The two networks meet with the head of HR, while the Equality and Diversity Leadership Group enables senior managers to discuss and resolve any issues within their departments. In addition, there’s an employee forum made up of representatives from each department.
Maria cites the example of a director who, on being made aware of an ethnicity-related issue, invited all staff from ethnic minority backgrounds to attend a meeting. She says this was a very open meeting that enabled people to mention the issues they face, including negative attitudes. It also constructively helped people to understand why they may have been turned down for an internal appointment and what they need to do to be successful next time.
>See also: Managing workplace mental health: the power of high-quality training
Mentor and monitor
She is also launching a mentoring scheme, which will be piloted with people from ethnic minority backgrounds who have applied unsuccessfully for jobs within the organisation. They will be mentored by senior staff over six months to assess how they feel and whether they can progress.

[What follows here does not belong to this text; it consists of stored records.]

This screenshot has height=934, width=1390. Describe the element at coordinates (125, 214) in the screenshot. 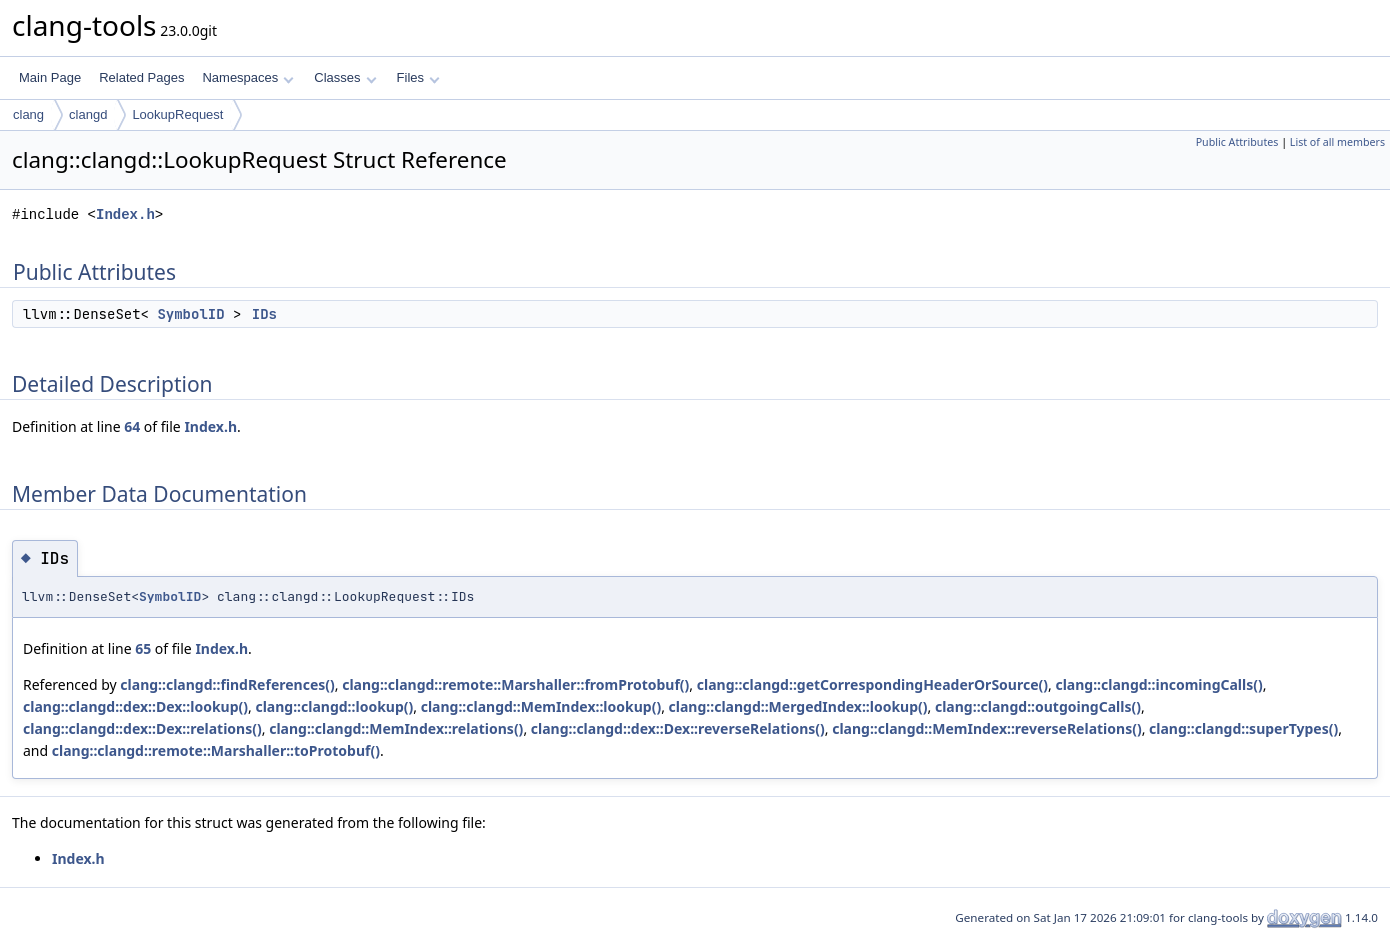

I see `Index.h` at that location. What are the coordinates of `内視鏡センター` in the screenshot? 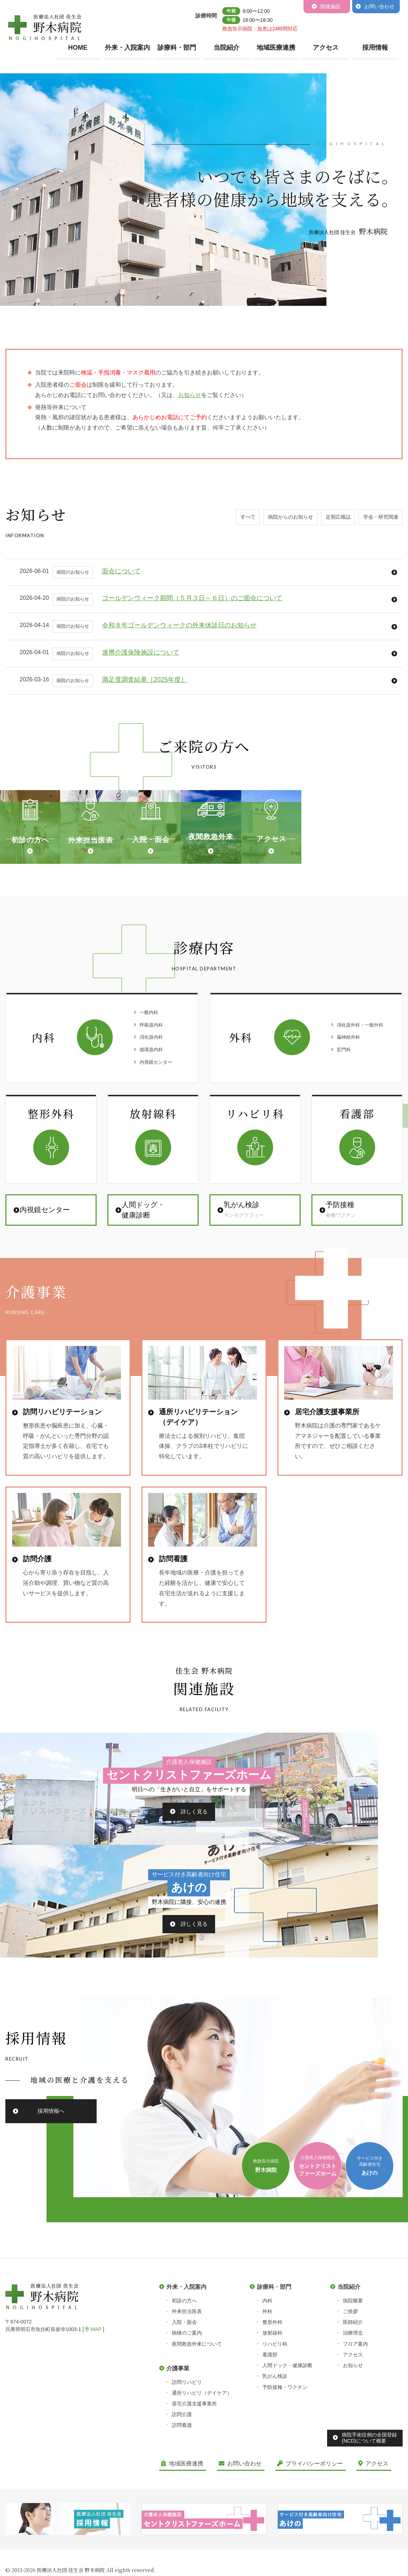 It's located at (156, 1165).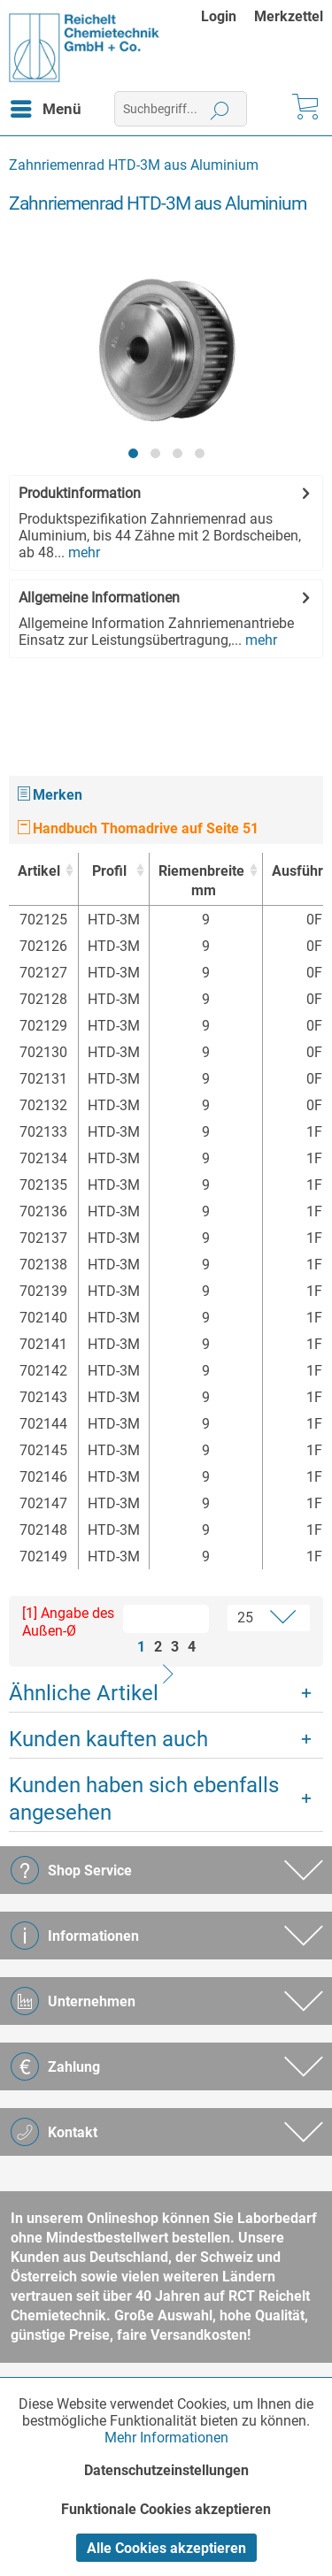 The image size is (332, 2576). I want to click on Merkzettel, so click(288, 16).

“Our data shows that we do have a glass ceiling and we want to break it,” Maria states. “We can and are changing procedures but we need to be sure that unconscious bias doesn’t play a role.
“One of the things we are doing is recruiting internally first up to a certain band, and which will increase the possibilities of people [from ethnic backgrounds] progressing. We are also going to try and have diverse panels, wherever possible, plus we will have a new recruitment platform that will allow us to anonymise CVs and redact certain information (eg. university names). This will benefit ethnicity and social mobility.”
Monitoring is another of Maria’s key initiatives and covers career progression, leavers and absence. It has helped to highlight an area that had a higher turnover than other departments. In response, the staff in that department are being surveyed to understand why people have been leaving and what improvements could be made. Monitoring for social mobility is another new initiative being introduced this year and aims to understand people’s backgrounds.
Summing up her first year in the job, what she is particularly proud of is encouraging people to be open with her: “Because I’m not their direct manager, I have that point in favour. I assure them in all conversations that, unless a safeguarding issue is raised, anything they tell me is confidential. The fact that I’m giving that reassurance has helped people to let me know what they feel and any issues that they have been facing.”
“Because people need to understand that they are listened to and that we are acting on what they are telling us.”